The risk faced by an investor holding U.S Treasury securities is, certainly, low, but there are a few risks. First, these securities pay relatively low yields, making them more subject to purchasing power/inflation risk than other investments. Also, although the interest and principal payments are guaranteed by the United States Treasury, the securities have market prices, which fluctuate. An investment of $1 million into T-Bonds could drop to, say, a market value of just $800,000 if interest rates rise suddenly, for example. If that investor sells, he/she loses money. And, if the investor holds, their account value has dropped. Either way, an investment in U.S. Treasuries is low-risk, but no securities investment is “zero risk” or ensures the investor “can’t lose money.”
Is a fixed annuity an exempt security?
Question: Is a fixed annuity an exempt security?
A fixed annuity does not meet the definition of a “security” under the Uniform Securities Act. It is, rather, an insurance product. An exempt security is a security that is not subject to registration requirements, for example a U.S. Treasury note or a municipal bond. Exempt securities are subject to the Uniform Securities Act’s anti-fraud statute, while a fixed annuity is outside the scope of the Uniform Securities Act, as is a whole life insurance policy. State insurance laws regulate these products.
Is an “issuer” of securities a company, or an individual/natural...
Question: Is an “issuer” of securities a company, or an individual/natural person?
The Uniform Securities Act defines an “issuer” as, “any person who issues or proposes to issue any security.” The word “person” includes individuals and entities such as corporations, partnerships, and estates.
So, agents and investment adviser representatives are individuals, while broker-dealers...
Question: So, agents and investment adviser representatives are individuals, while broker-dealers and investment advisers are corporations or LLCs?
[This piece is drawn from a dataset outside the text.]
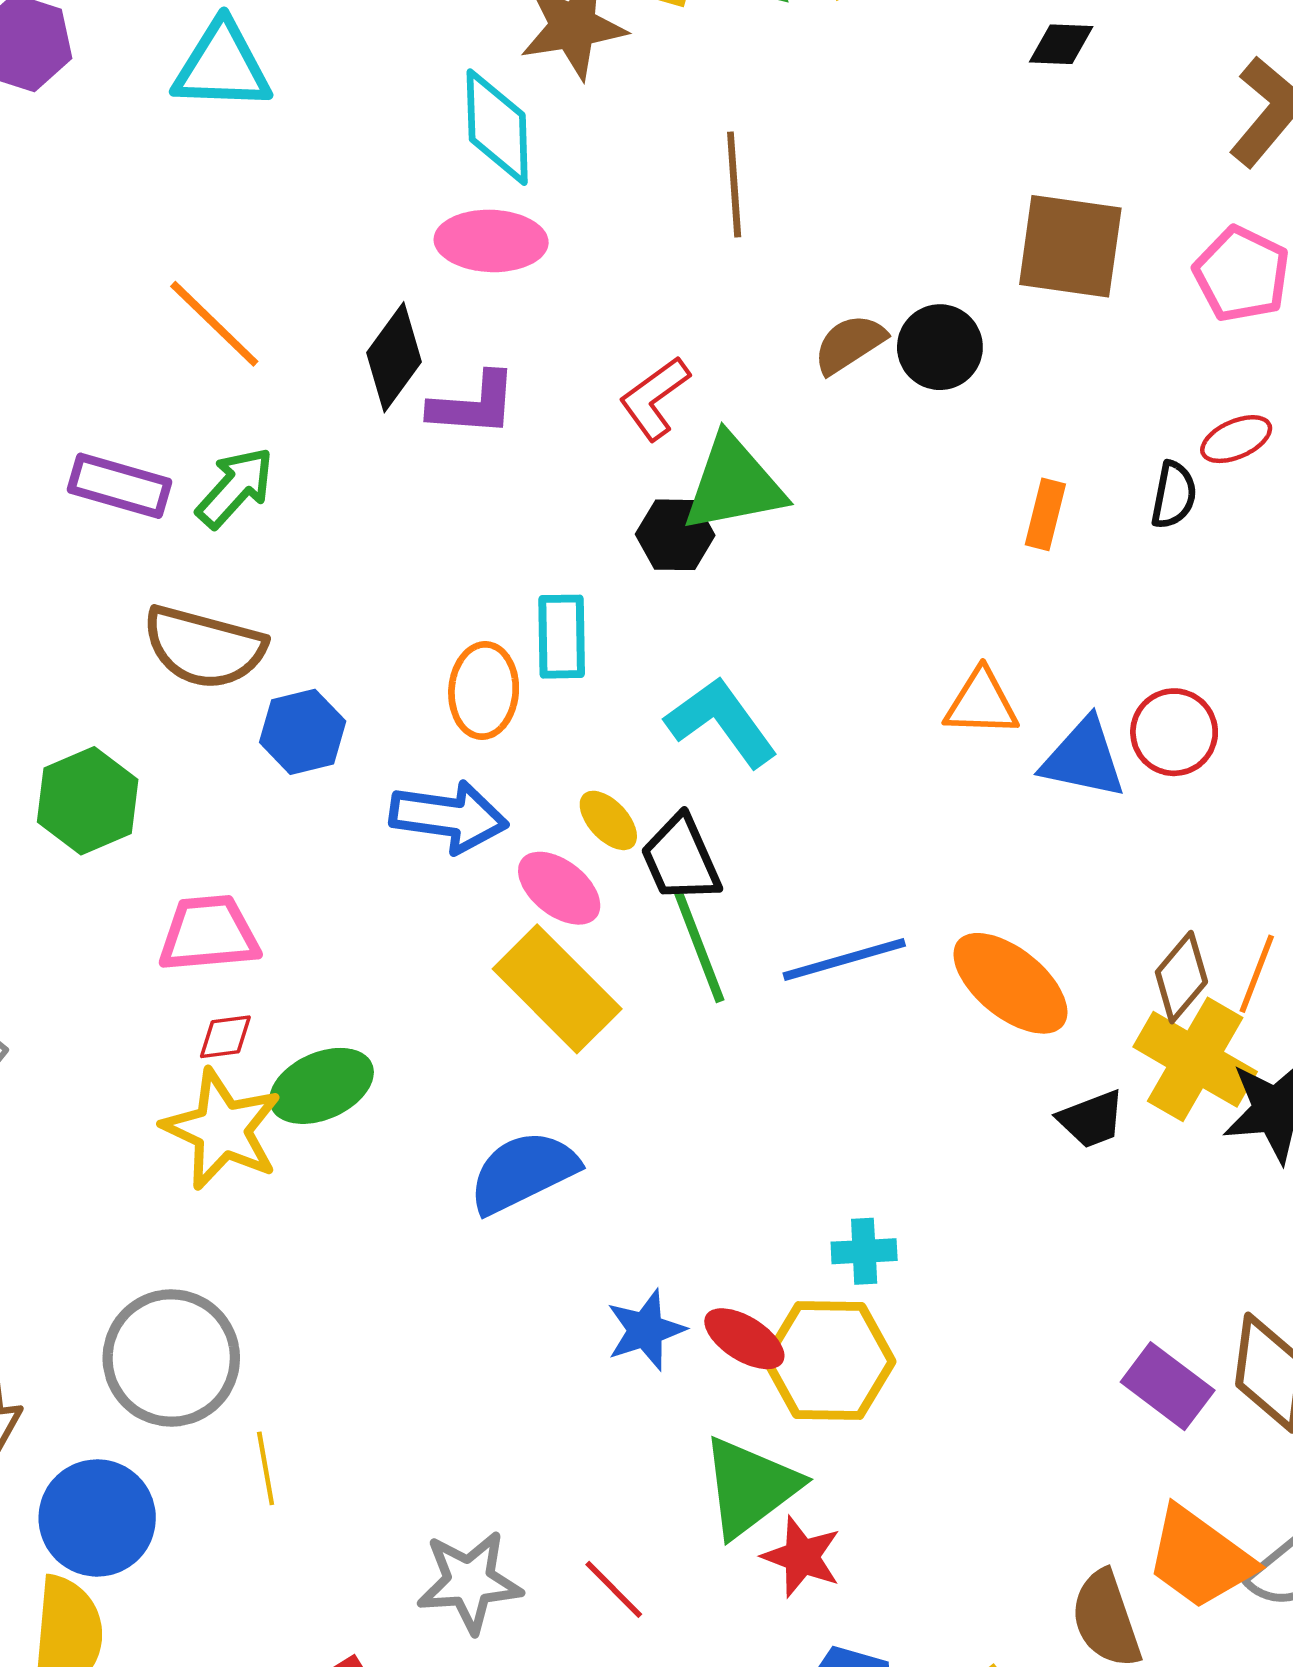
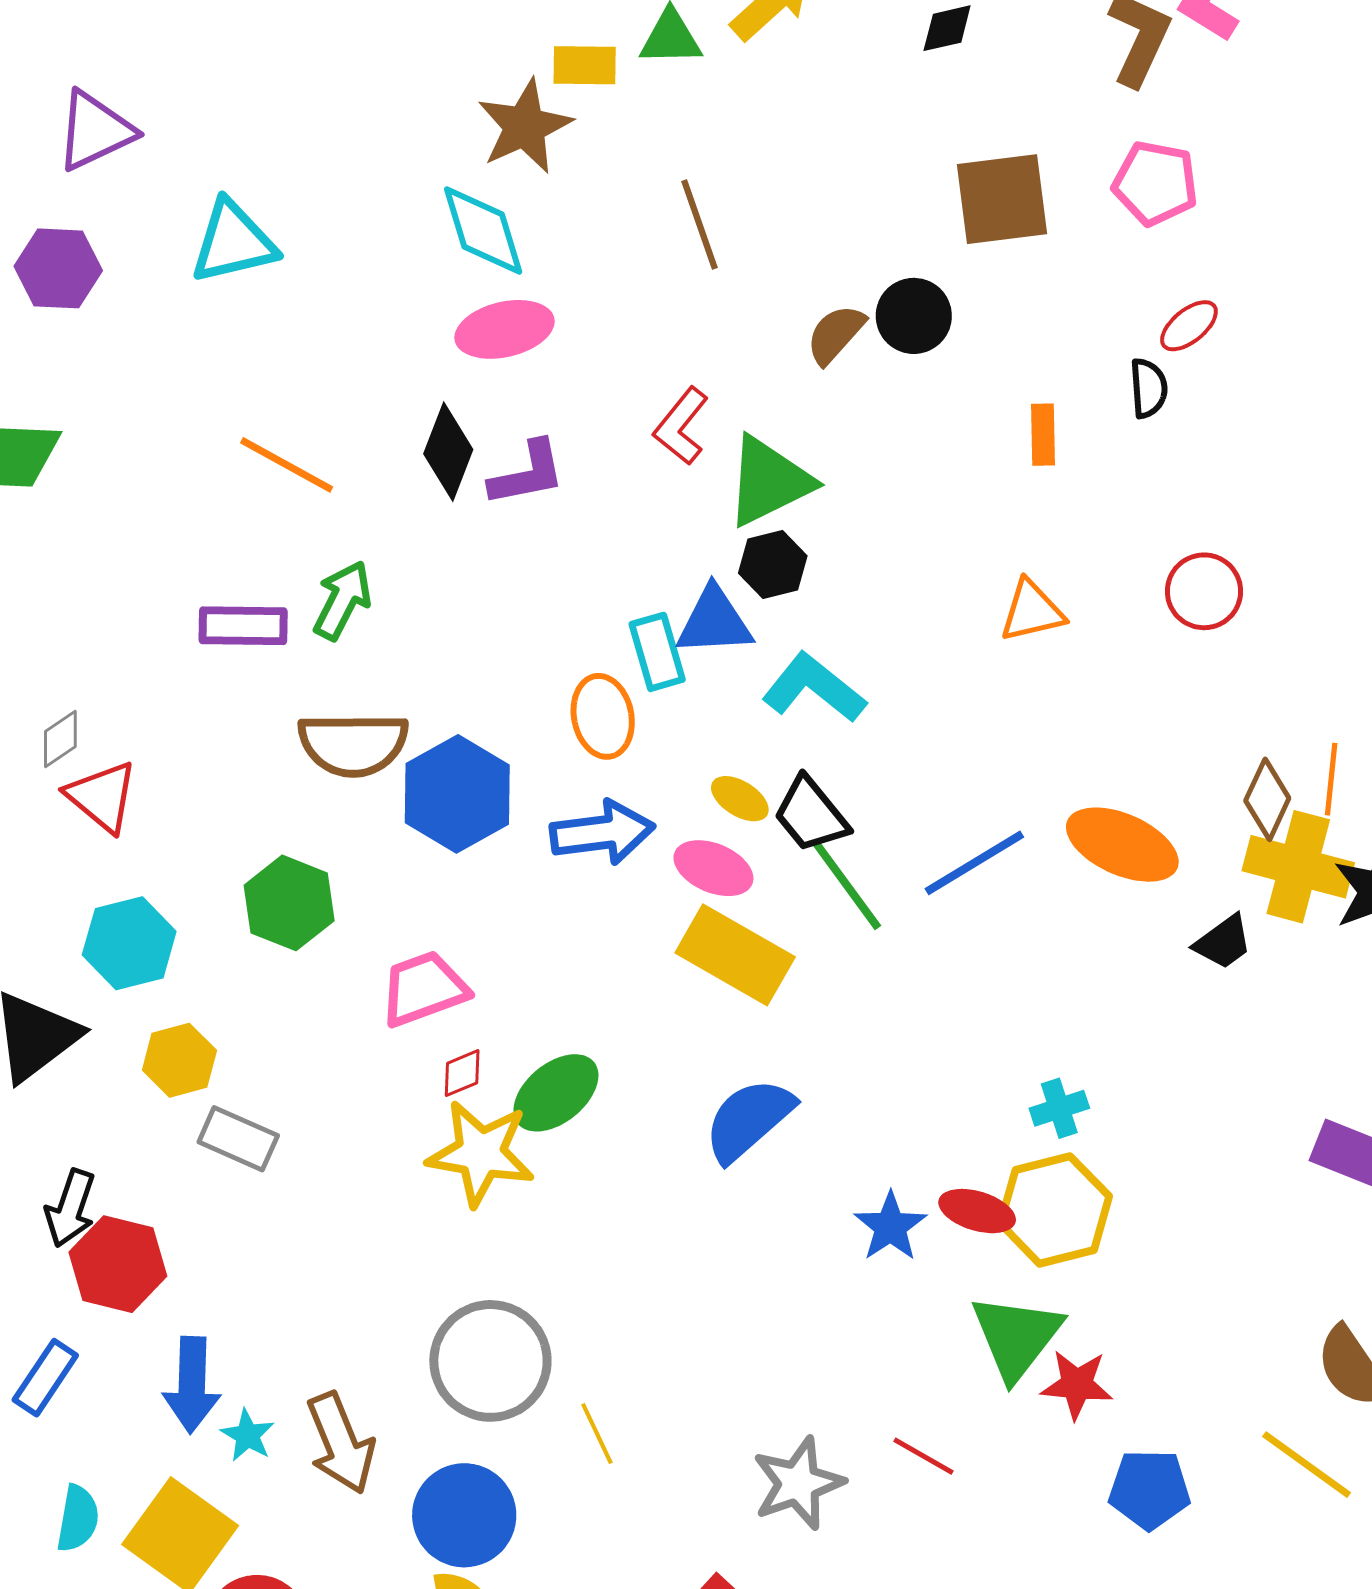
black hexagon: (675, 535) -> (773, 565), moved
blue hexagon: (303, 732) -> (457, 794), size x1.5
blue triangle: (1083, 759) -> (714, 621), moved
Securities agents and investment adviser representatives are individuals—natural persons—who receive compensation while representing a broker-dealer or an investment adviser. A broker-dealer or investment adviser could be owned as a corporation, a partnership, or an LLC. Or the firm could be owned as a sole proprietorship. If owned as a sole proprietorship, the broker-dealer or investment adviser would be indistinguishable from the individual who owned it. In that case, the broker-dealer or investment adviser would be a natural person, rather than a legal person such as a C-corporation.
I keep getting broker-dealers and investment advisers confused.
Question: I keep getting broker-dealers and investment advisers confused.
Broker-dealers perform many different activities, from investment banking to providing custody for both retail and institutional investors. Investment advisers provide two main services: financial planning, or portfolio management. A mutual fund involves the services of a broker-dealer and an investment adviser. Sometimes, the two firms are affiliated. Sometimes, they are not. Either way, the investment adviser manages the portfolio of securities for compensation, while the broker-dealer acts as the sponsor of the fund. That means the broker-dealer markets the mutual funds and lines up broker-dealers to promote and sell the shares.
The better the investment results achieved by the investment adviser, the easier it is for the broker-dealers to sell the fund shares to investors. In a fictitious example, for the ABC Funds, ABC Distributors is a broker-dealer, while ABC Capital Management is the registered investment adviser to the fund. The broker-dealer markets and sells the investment to investors, while the investment adviser manages the portfolios for the various funds within the family.
Investment advisers providing portfolio management services to high net worth individuals and institutions typically have unaffiliated broker-dealers act as custodians for client assets. Broker-dealers are good at this kind of recordkeeping, while RIAs specialize in managing securities portfolios.